3) Provide bioinformatics support for the latest hype
This might not be everyone’s cup of tea, but is always a good recipe for getting a Nature or Science paper. Go find a new hype (in statu nascendi) and show by bioinformatics that this phenomenon is even more pervasive/important than everybody thinks. If someone just discovered alternative splicing, show that every gene is alternatively spliced. If they discover miRNAs, show that the entire intergenic region consists of miRNAs. Alternatively, show that each miRNA can regulate every gene in the genome. Something along these lines, anyway.
4) Results trump methods
At the target journals, the section editors and probably also the reviewers will probably be biologists and they will judge the submission on the basis of biological criteria. It seems like the hurdles for method-centric papers are be extremely high. In fact, I can only remember a single bioinformatics method published in Science: a paper on a Gibbs-sampling strategy for multiple alignment by Chip Lawrence, published in 1993. On the other hand, there are quite a few bioinformatics papers focusing on interesting results.

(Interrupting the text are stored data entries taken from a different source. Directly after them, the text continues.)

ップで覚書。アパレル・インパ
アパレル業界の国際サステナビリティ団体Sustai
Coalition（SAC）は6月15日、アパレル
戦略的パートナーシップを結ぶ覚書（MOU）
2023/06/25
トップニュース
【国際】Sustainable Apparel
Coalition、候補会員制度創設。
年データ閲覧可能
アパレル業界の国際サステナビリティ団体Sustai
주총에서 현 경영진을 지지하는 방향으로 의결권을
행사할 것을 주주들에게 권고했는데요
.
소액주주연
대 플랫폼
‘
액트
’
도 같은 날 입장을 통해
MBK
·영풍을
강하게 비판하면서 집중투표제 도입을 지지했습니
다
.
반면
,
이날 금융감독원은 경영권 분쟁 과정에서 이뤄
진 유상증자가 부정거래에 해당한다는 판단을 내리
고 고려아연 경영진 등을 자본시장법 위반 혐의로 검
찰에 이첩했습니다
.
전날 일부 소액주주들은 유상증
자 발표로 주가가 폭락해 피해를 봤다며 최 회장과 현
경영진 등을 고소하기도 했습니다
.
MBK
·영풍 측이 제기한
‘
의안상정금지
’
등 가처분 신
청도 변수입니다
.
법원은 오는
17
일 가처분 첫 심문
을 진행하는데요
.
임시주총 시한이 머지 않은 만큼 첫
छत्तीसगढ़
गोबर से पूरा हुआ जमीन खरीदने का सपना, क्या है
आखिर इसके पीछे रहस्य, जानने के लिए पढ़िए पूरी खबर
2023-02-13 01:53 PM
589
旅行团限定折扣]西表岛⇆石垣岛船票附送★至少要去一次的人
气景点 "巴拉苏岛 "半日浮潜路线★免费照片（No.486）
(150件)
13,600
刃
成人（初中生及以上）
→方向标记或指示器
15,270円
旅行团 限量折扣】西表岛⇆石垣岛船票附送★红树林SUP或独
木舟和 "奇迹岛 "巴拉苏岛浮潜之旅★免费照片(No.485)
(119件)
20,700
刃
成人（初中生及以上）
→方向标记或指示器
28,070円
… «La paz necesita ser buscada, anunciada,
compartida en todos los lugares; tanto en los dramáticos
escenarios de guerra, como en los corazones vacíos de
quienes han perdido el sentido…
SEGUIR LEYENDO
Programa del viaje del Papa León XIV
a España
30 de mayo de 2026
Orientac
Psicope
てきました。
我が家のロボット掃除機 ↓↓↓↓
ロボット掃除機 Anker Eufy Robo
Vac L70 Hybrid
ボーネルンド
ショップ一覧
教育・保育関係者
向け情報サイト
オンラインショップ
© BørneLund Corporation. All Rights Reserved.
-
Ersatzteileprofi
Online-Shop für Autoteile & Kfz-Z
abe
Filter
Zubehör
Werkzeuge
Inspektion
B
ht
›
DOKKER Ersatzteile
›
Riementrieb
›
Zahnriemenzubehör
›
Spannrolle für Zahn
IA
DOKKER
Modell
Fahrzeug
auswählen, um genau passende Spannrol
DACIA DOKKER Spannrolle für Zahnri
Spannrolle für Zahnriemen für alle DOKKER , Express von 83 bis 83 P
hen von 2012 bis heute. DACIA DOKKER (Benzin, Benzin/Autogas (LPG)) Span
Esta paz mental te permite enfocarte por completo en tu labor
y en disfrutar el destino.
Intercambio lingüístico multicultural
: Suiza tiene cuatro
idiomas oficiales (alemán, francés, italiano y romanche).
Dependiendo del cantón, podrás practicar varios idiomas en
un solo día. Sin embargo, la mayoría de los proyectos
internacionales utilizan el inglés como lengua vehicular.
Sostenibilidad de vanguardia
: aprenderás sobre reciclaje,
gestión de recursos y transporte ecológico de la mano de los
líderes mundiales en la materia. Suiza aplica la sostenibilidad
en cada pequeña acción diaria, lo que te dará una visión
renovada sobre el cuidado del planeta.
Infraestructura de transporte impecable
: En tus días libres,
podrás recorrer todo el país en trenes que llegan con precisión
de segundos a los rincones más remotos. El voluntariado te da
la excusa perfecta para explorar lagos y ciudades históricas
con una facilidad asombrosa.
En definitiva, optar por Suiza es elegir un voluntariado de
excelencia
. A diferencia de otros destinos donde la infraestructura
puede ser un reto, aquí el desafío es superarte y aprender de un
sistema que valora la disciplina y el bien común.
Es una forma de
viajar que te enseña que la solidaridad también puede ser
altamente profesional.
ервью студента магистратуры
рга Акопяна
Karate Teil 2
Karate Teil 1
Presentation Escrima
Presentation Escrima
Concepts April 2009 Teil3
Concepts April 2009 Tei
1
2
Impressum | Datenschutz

5) Standard recommendations apply
The previous guidelines specifically address bioinformatics papers. Obviously, all the other rules for publishing in Nature or Science also apply. It is clearly not sufficient to submit any large-scale analysis that produces non-verifiable results, and enrich it with the latest buzzwords. Your work either has to be extremely good, or you have to claim something quite extraordinary. If you choose the latter route, you don’t expect problems with the editor; the trick is to get past the reviewers. Like with all other submissions to high-profile journals, it helps to i) work at the right place, ii) know the right people, iii) have a history of previous high-profile papers.
Having formulated these five golden rules, how about some suggestions for work that stands a chance of being published in high-profile journals.
- As said previously, methods are problematic. If you want to try anyway, maybe you should create an algorithm that successfully calculates 3D structure from the sequence – based on first principles.
- You could also find a method to reliably predict which alternative splice form is made in which particular cell type.
- You could find out what the conserved regions within introns and between genes are actually doing. Not one region, all of them!
- Maybe you could find the gene for the elusive reverse translatase – but wait, this would require some experimental verification.
- A more conventional approach would be to create an enormous network encompassing genomics, proteomics, transcriptomics, metabolomics, interactomics, and at least two more omics datasets, all compiled from at least 10 model organisms. (This network graph should be aesthetically pleasing – they will need it for the title page). As a result, you should find at least five properties that follow a power-law.
- When looking for other non-verifiable areas, it is always a good idea to turn to evolution. As a suggestion, you could make a strong case that the last common ancestor of all extant organisms had exactly 42 miRNAs. Or protein folds. Or whatever.
- Undoubtedly, the most exciting papers of all deal with the metaphysical aspects of sequence analysis. You might have seen that I am trying to fine-map the locus of the soul. Alternatively, you could look out for hidden messages from our Intelligent Designer. Considering the overall bizarreness of nature (the real one, not the journal), it would be more than reasonable to expect a number of ‘easter eggs’ hidden in the genome. What better place than the alleged ‘junk DNA’ to hide a secret message to the creation? Let’s go and jump-start the area of comparative religiomics!